The T-O map is a historical example of cartographic propaganda during the Middle Ages. During the Renaissance maps became more widely used in general and their use began to take on a more cultural and political character, more similar to the cartographic propaganda that is seen today. This use was especially practiced in Italy, where the competition for resources between city states in the central and northern Italian heartlands led to a precocious awareness of the practical utility of maps for military and strategic purposes, as well as civilian uses such as the planning of forts, canals, and aqueducts. In sequence, the usage of cartographic propaganda has increased remarkably alongside the rise of the modern state.

The interwar period in Germany fostered the development of cartographic propaganda. German propagandists discovered the advantages of cartography in the re-representation of reality. For the Nazi regime, the most important goal in producing maps was their efficiency in providing communication between the ruler and the masses. The use of maps in this manner can be referred to as "suggestive cartography", as being capable of dynamic representations of power.

This period of geopolitical cartographic development was a continuous process associated with Nazis and World War II; the development of cartographic propaganda is closely related to the wider Nazi propaganda machine (Tyner 1974). There were three different categories of propaganda maps that were used by the Nazi propaganda machine; (1) maps used to illustrate the condition of Germany as a people and nation are identified; (2) maps taking an aim at the morale of the Allies via a mental offensive through maps specifically designed to keep the U.S. neutral in the war by changing the perception of threats; and (3) maps as blue-prints of the post-war world. During this period, this approach to cartography expanded to Italy, Spain, and Portugal as cartographers and propagandists found inspiration in the "positivistic trends of the German world".

This more overt use of maps as propaganda continued into the Cold War period.
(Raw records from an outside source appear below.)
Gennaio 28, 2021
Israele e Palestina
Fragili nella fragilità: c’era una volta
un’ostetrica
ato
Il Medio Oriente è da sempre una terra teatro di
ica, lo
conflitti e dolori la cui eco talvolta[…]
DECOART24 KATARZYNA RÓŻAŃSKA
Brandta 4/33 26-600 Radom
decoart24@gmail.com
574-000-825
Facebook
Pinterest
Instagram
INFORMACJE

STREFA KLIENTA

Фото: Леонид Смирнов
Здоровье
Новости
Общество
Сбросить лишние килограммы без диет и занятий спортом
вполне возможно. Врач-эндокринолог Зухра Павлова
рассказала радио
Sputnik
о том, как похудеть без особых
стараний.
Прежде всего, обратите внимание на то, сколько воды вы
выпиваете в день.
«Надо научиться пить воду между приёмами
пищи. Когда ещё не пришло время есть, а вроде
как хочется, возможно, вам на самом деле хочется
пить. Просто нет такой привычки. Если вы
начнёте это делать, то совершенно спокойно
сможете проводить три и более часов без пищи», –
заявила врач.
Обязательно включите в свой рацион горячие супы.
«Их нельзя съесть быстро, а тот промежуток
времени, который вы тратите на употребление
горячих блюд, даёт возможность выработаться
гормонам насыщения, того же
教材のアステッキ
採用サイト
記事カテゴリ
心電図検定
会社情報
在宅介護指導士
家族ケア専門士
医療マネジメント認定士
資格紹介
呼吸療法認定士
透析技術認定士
Post-World War II U.S. cartographers modified projections to create a menacing image of the Soviet Union by making the Soviet Union appear larger and thus more threatening. This approach was also applied to other nearby communist countries, thereby accentuating the rise of communism as a whole. The April 1, 1946, issue of Time published a map entitled "Communist Contagion", which focused on the communist threat of the Soviet Union. In this map the strength of the Soviet Union was enhanced by a split-spherical presentation of Europe and Asia which made the Soviet Union seem larger as a result of the break in the center of the map. Communist expansion was also emphasized in this map as it presented the Soviet Union in a vivid red color, a color commonly associated with danger (and communism as a whole), and categorized neighboring states in terms of the danger of contagion, using the language of disease (states were referred to as quarantined, infected or exposed, adding to the presentation of these countries as dangerous or threatening). More generally, during the Cold War period, small-scale maps served to make dangers appear menacing; some maps were made to make Vietnam appear close to Singapore and Australia; or Afghanistan to the Indian Ocean. Similarly, maps illustrating rocket positions used a polar azimuth projection with the North Pole at its center, which gave the map reader the perception that there existed a relatively small distance between the countries on opposing sides of the Cold War.

== Methods ==
Scale, map projection, and symbolization are characteristics of cartography that can be selectively applied that will therefore transform a map into cartographic propaganda.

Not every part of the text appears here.